Assim, como alega, além de as ter identificado, substanciou-as, de facto e de direito, tendo-as, aliás, caracterizado como “razões atendíveis justificativas, designadamente, da sua futura não homologação”, pelo que, assim sendo, impunha-se, naturalmente, ao Tribunal recorrido que apreciasse e decidisse as questões jurídicas concretamente aduzidas pelo Recorrente, o que o Tribunal não fez, de todo, refugiando-se, antes, numa incompreensível negação de dedução desse tipo de questões e do inerente requerimento (ressalve-se o pleonasmo).

Ora, parece-nos de todo evidente que, no entender do Recorrente, estará em causa uma alegada violação do disposto no art. 615º, nº 1, al. d), do C.P.C., cuja nulidade abrange os casos nulidades da e do “conhecimento indevido”(4).

O primeiro desses casos (5) consiste, assim, no facto de a decisão não se pronunciar sobre questões de que o tribunal devia conhecer, por força do disposto no art. 608º, nº 2 do C.P.C.. (6)

Daí que se possa afirmar que a nulidade da decisão com fundamento na omissão de pronúncia apenas se verifica quando uma questão que devia ser conhecida nessa peça processual não ter tido aí qualquer tratamento, apreciação ou decisão, sem que a sua resolução tenha sido prejudicada pela solução, eventualmente, dada a outras.

A segunda das referidas hipóteses, a prevista na alínea d) – a do conhecimento indevido ou excesso de pronúncia –, verifica-se em todos aqueles casos em que sejam conhecidas e apreciadas questões que na sentença não podiam ser tratadas ou julgadas, por não terem sido colocadas em causa por qualquer das partes e não serem de conhecimento oficioso.

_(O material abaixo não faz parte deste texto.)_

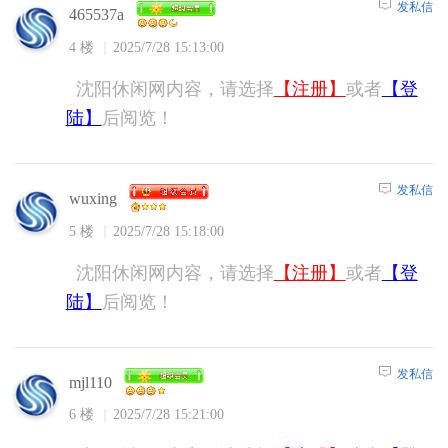
发私信
465537a
4 楼
2025/7/28 15:13:00
沈阳休闲网内容，请选择
【注册】
或者
【登
陆】
后阅览！
发私信
wuxing
5 楼
2025/7/28 15:18:00
沈阳休闲网内容，请选择
【注册】
或者
【登
陆】
后阅览！
发私信
mjl110
6 楼
2025/7/28 15:21:00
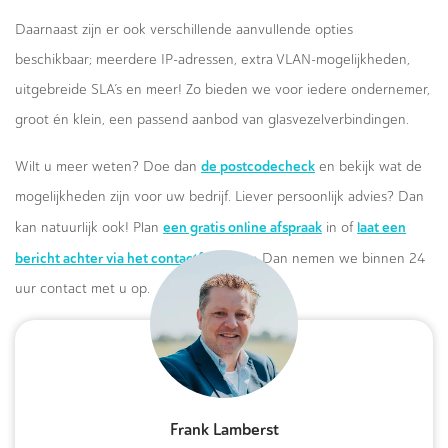
Daarnaast zijn er ook verschillende aanvullende opties
beschikbaar; meerdere IP-adressen, extra VLAN-mogelijkheden,
uitgebreide SLA’s en meer! Zo bieden we voor iedere ondernemer,
groot én klein, een passend aanbod van glasvezelverbindingen.
de postcodecheck
Wilt u meer weten? Doe dan
en bekijk wat de
mogelijkheden zijn voor uw bedrijf. Liever persoonlijk advies? Dan
een gratis online afspraak
laat een
kan natuurlijk ook! Plan
in of
bericht achter via het contactformulier.
Dan nemen we binnen 24
uur contact met u op.
Frank Lamberst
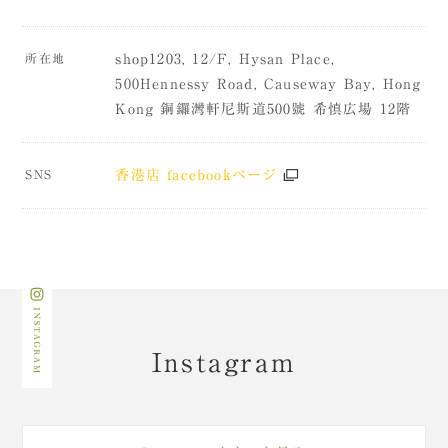
所在地
shop1203, 12/F, Hysan Place,
500Hennessy Road, Causeway Bay, Hong
Kong 銅鑼灣軒尼斯道500號 希慎広場 12階
SNS
香港店 facebookページ
Instagram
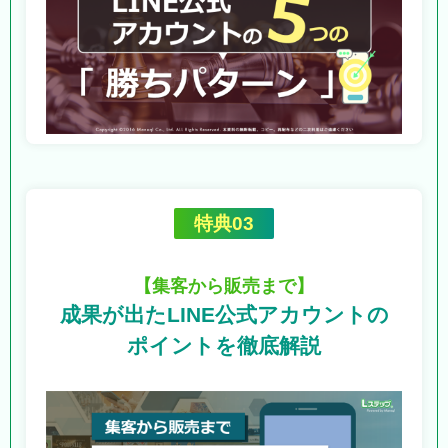
特典03
【集客から販売まで】
成果が出たLINE公式アカウントの
ポイントを徹底解説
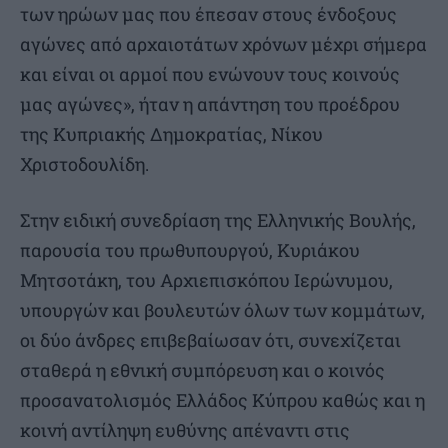
των ηρώων μας που έπεσαν στους ένδοξους
αγώνες από αρχαιοτάτων χρόνων μέχρι σήμερα
και είναι οι αρμοί που ενώνουν τους κοινούς
μας αγώνες», ήταν η απάντηση του προέδρου
της Κυπριακής Δημοκρατίας, Νίκου
Χριστοδουλίδη.
Στην ειδική συνεδρίαση της Ελληνικής Βουλής,
παρουσία του πρωθυπουργού, Κυριάκου
Μητσοτάκη, του Αρχιεπισκόπου Ιερώνυμου,
υπουργών και βουλευτών όλων των κομμάτων,
οι δύο άνδρες επιβεβαίωσαν ότι, συνεχίζεται
σταθερά η εθνική συμπόρευση και ο κοινός
προσανατολισμός Ελλάδος Κύπρου καθώς και η
κοινή αντίληψη ευθύνης απέναντι στις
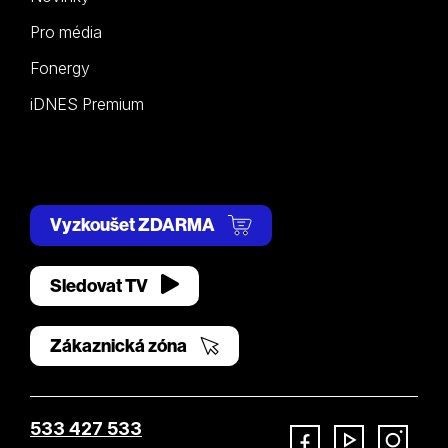
Pro média
Fonergy
iDNES Premium
Vyzkoušet ZDARMA
Sledovat TV
Zákaznická zóna
533 427 533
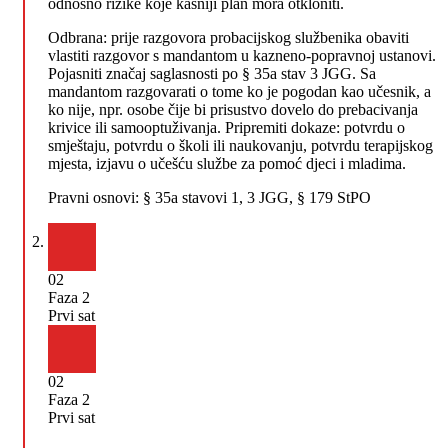
odnosno rizike koje kasniji plan mora otkloniti.
Odbrana: prije razgovora probacijskog službenika obaviti
vlastiti razgovor s mandantom u kazneno-popravnoj ustanovi.
Pojasniti značaj saglasnosti po § 35a stav 3 JGG. Sa
mandantom razgovarati o tome ko je pogodan kao učesnik, a
ko nije, npr. osobe čije bi prisustvo dovelo do prebacivanja
krivice ili samooptuživanja. Pripremiti dokaze: potvrdu o
smještaju, potvrdu o školi ili naukovanju, potvrdu terapijskog
mjesta, izjavu o učešću službe za pomoć djeci i mladima.
Pravni osnovi:
§ 35a stavovi 1, 3 JGG, § 179 StPO
02
Faza 2
Prvi sat
02
Faza 2
Prvi sat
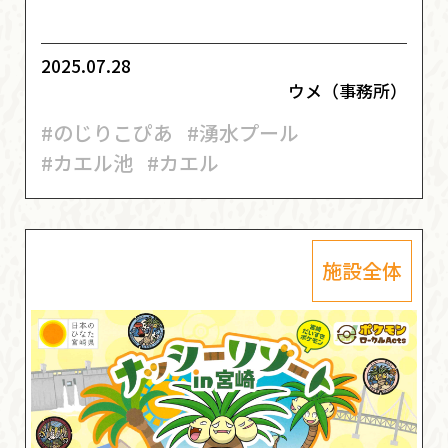
2025.07.28
ウメ（事務所）
#のじりこぴあ
#湧水プール
#カエル池
#カエル
施設全体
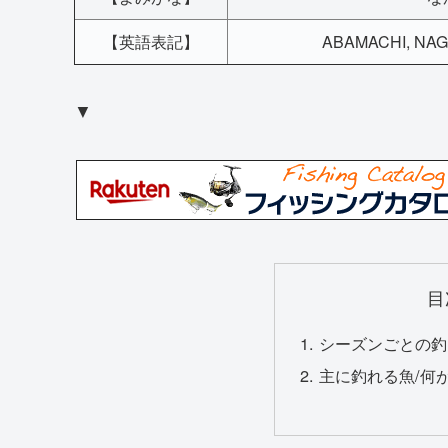
【英語表記】
ABAMACHI, NAGA
▼
目
シーズンごとの釣
主に釣れる魚/何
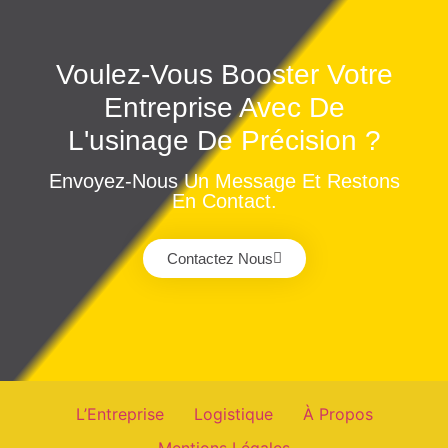
Voulez-Vous Booster Votre
Entreprise Avec De
L'usinage De Précision ?
Envoyez-Nous Un Message Et Restons
En Contact.
Contactez Nous
L’Entreprise
Logistique
À Propos
Mentions Légales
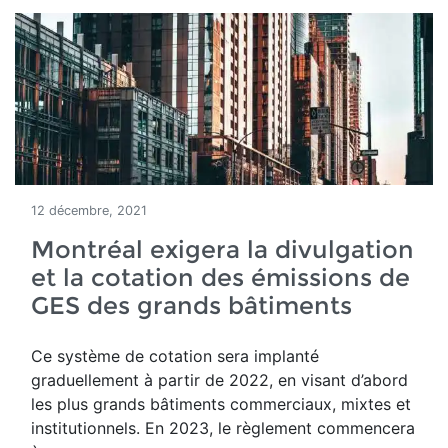
12 décembre, 2021
Montréal exigera la divulgation
et la cotation des émissions de
GES des grands bâtiments
Ce système de cotation sera implanté
graduellement à partir de 2022, en visant d’abord
les plus grands bâtiments commerciaux, mixtes et
institutionnels. En 2023, le règlement commencera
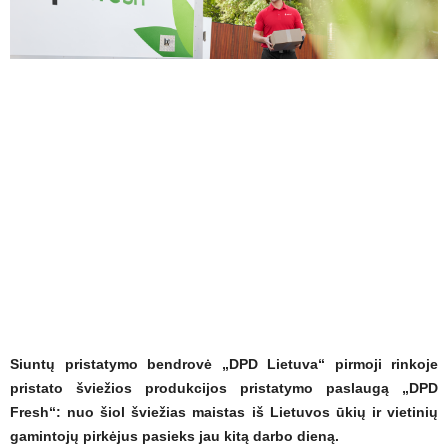
Siuntų pristatymo bendrovė „DPD Lietuva“ pirmoji rinkoje
pristato šviežios produkcijos pristatymo paslaugą „DPD
Fresh“: nuo šiol šviežias maistas iš Lietuvos ūkių ir vietinių
gamintojų pirkėjus pasieks jau kitą darbo dieną.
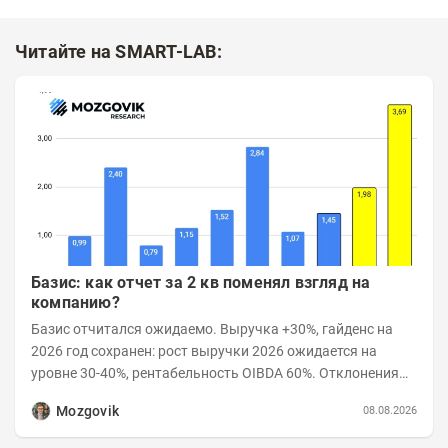
Читайте на SMART-LAB:
Базис: как отчет за 2 кв поменял взгляд на
компанию?
Базис отчитался ожидаемо. Выручка +30%, гайденс на
2026 год сохранен: рост выручки 2026 ожидается на
уровне 30-40%, рентабельность OIBDA 60%. Отклонения
значений отчета 2-го квартала от модели —...
Mozgovik
08.08.2026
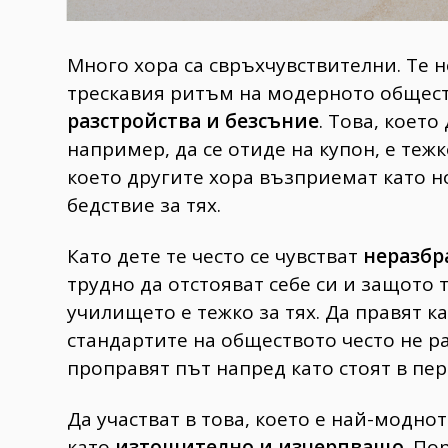
Много хора са свръхчувствителни. Те н
трескавия ритъм на модерното обществ
разстройства и безсъние
. Това, което
например, да се отиде на купон, е тежк
което другите хора възприемат като н
бедствие за тях.
Като дете те често се чувстват
неразбр
трудно да отстояват себе си и защото т
училището е тежко за тях. Да правят к
стандартите на обществото често не ра
проправят път напред като стоят в пе
Да участват в това, което е най-модно
като
изтощително и изчерпващо
. По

Este tipo de nulidade, tal como a omissão de pronúncia, está também directamente relacionada com o comando legal fixado no nº 2, do artº 608º, do CPC, segundo o qual “o juiz deve resolver todas as questões que as partes tenham submetido à sua apreciação, exceptuadas aquelas cuja decisão esteja prejudicada pela solução dada a outras”.

Esta norma suscita o problema de se saber qual o sentido exacto da expressão «questões» nele empregue, sendo elucidativos os ensinamentos de Alberto dos Reis, o qual refere que “(…) assim como a acção se identifica pelos seus elementos essenciais (sujeitos, pedido e causa de pedir) (…) também as questões suscitadas pelas partes só podem ser devidamente individualizadas quando se souber não só quem põe a questão (sujeitos), qual o objecto dela (pedido), mas também qual o fundamento ou razão do pedido apresentado”. (7)

E, assim sendo, óbvio resulta que o conceito (questões) terá ser considerado num sentido amplo, ou seja, englobando tudo quanto diga respeito à concludência ou inconcludência das excepções e da causa de pedir e às controvérsias que sobre elas as partes hajam suscitado.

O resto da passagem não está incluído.